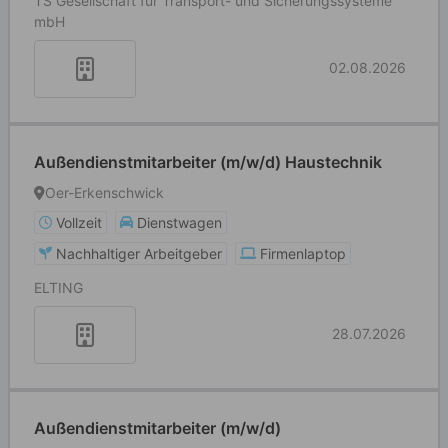
TS Gesellschaft für Transport- und Sicherungssysteme
mbH
02.08.2026
Außendienstmitarbeiter (m/w/d) Haustechnik
Oer-Erkenschwick
Vollzeit
Dienstwagen
Nachhaltiger Arbeitgeber
Firmenlaptop
ELTING
28.07.2026
Außendienstmitarbeiter (m/w/d)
+ + +
REQUIRED WORK:
Repeat the records word for word, skipping pictures.

RESPONSE BOX:
TS Gesellschaft für Transport- und Sicherungssysteme
mbH
02.08.2026
Außendienstmitarbeiter (m/w/d) Haustechnik
Oer-Erkenschwick
Vollzeit
Dienstwagen
Nachhaltiger Arbeitgeber
Firmenlaptop
ELTING
28.07.2026
Außendienstmitarbeiter (m/w/d)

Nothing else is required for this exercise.